Cause 1 Gas Valve Solenoid Gas dryers have two or more gas valve solenoid coils. The gas valve solenoids open the gas valve ports to allow gas to flow into the burner assembly. If a gas valve solenoid fails, the dryer won’t heat. To determine if one or more of the gas valve solenoids has failed, check the igniter. If the igniter glows and goes out but does not ignite the gas, the gas valve solenoid is defective. If one or more of the gas valve coils are defective, I recommend that you replace them as a set.
I had a similar issue. I replaced the gas valve that checked bad and thermal fuse as well. I reassembled the dryer and found the igniter would light and cut out after a few seconds. Long story short all components checked ok. Except I noticed a squeal when I started the dryer & the belt was fine. The motor centrifugal switch would not kick out due to a drum roller binding. I found of a bunch of hair caught behind the . So make sure that the drum rollers are spinning freely. A telltale sign is the drum will have rubber roller residue on the drum track or the dryer belt is glazed or breaks often. Needless to say I am going to shave every female’s head in my household.
For my dryer it turned out to be the thermal fuse and the high limit thermostat (temperature regulator). For the novice I cannot stress this enough… DO NOT JUMP THE FUSE except for testing. The purpose of this thermal fuse is to melt (on the inside) if the high limit thermostat sticks in the closed position. If the thermostat stick in the open position the heat will never turn on. If the thermostat sticks in the closed position the heat will never turn off. Therein lies the danger. the thermostat is supposed to heat the fryer to around 150 deg F… the fuse will blow at about 190 deg F, thereby saving your clothes, laundry room and house. Many places sell these as a set. My set cost $14. Please do not operate the dryer with this fuse jumped. This $10 part, when bypassed, could cost thousands of dollars and even someone’s life. I just wanted to put this warning out there. The manuals that I read didn’t mention it.
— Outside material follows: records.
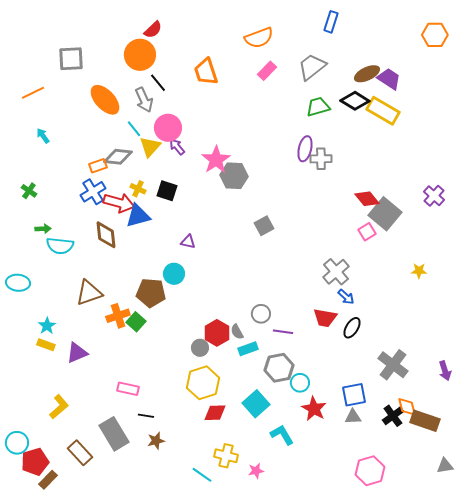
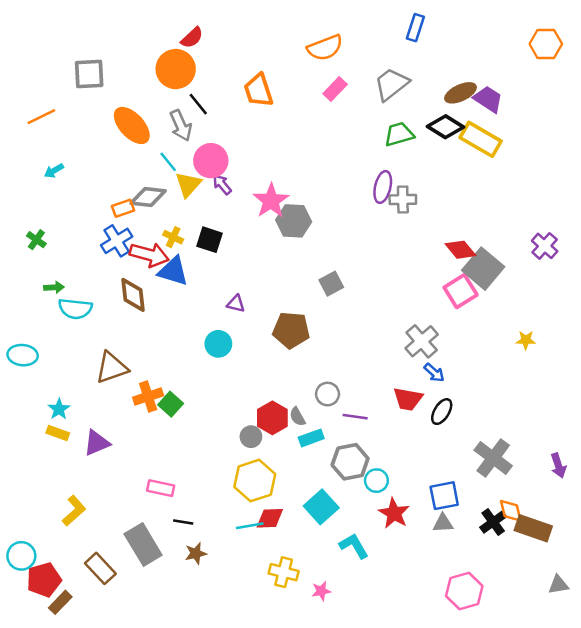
cyan arrow: (43, 136) -> (54, 171), turned -84
blue triangle: (138, 216) -> (173, 271), turned 32
pink square: (367, 232) -> (461, 291), size x1.5
brown pentagon: (151, 293) -> (291, 330), moved
cyan line: (202, 475) -> (250, 526), moved, turned -45

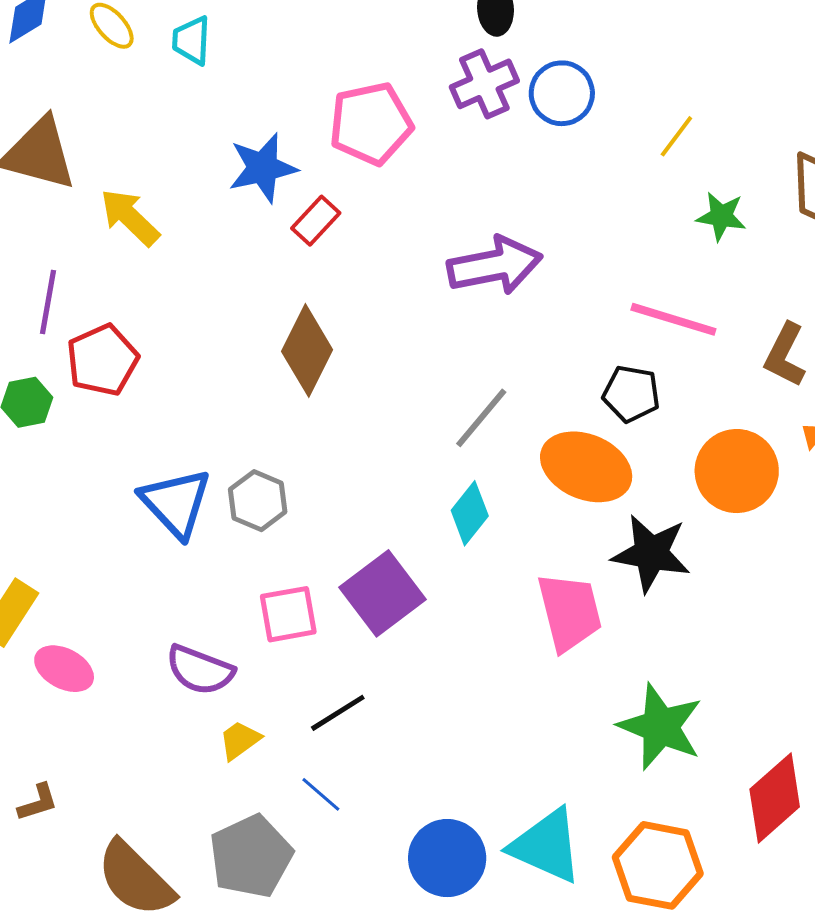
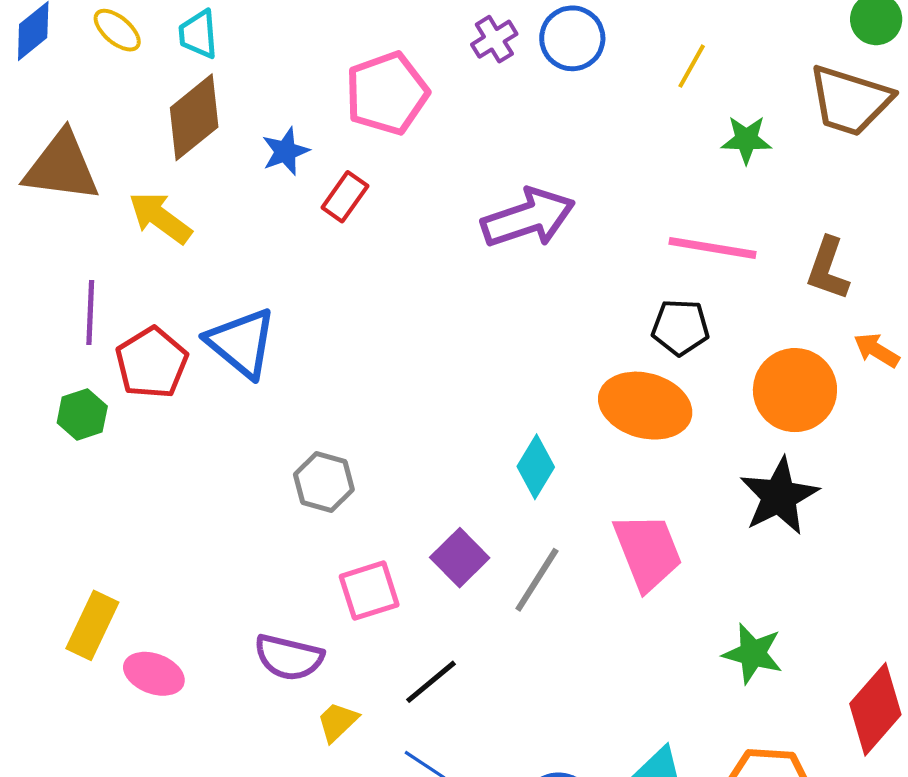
purple cross: (484, 84) -> (494, 39), size x0.7
blue star: (263, 168) -> (285, 151), size x0.7
brown diamond: (307, 351) -> (194, 117), moved, turned 32
gray line: (481, 418) -> (537, 580), moved
blue triangle: (176, 503) -> (241, 343), moved
black star: (651, 553) -> (779, 496), moved, turned -30
purple square: (382, 593) -> (460, 558), size x0.7
green star: (660, 727) -> (753, 653), size x0.7

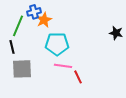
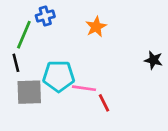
orange star: (44, 20) -> (96, 27), moved
black star: (116, 33) -> (153, 60), moved
cyan pentagon: (57, 44) -> (59, 76), moved

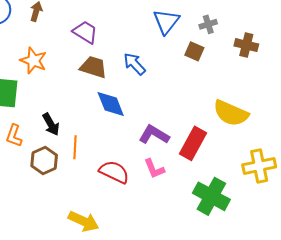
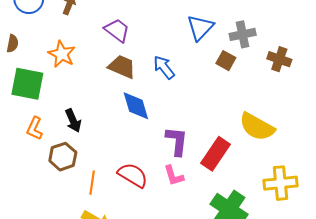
gray cross: (208, 24) -> (243, 34), size x1.4
purple L-shape: (154, 135) -> (177, 141), turned 60
orange line: (75, 147) -> (92, 183), moved

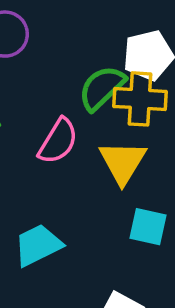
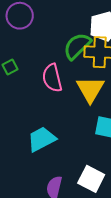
pink semicircle: (58, 141) -> (52, 78), turned 136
When you first turn on the dryer it will ignite (light) and you can hear the propane and the timer counts down. But it doesn’t keep heating (lighting) up. The repairman said the ignitor was going, therefore it was only working sporadically, then he said it wasn’t the ignitor, it was the timer. He didnt use a tester to check the timer. He never even took the back off the dryer. I was under the understanding that if the timer button worked (moved) that it WASN’T the timer. Can you please give me your input? I don’t want to get nickel and dimed by a repairman. Thank you.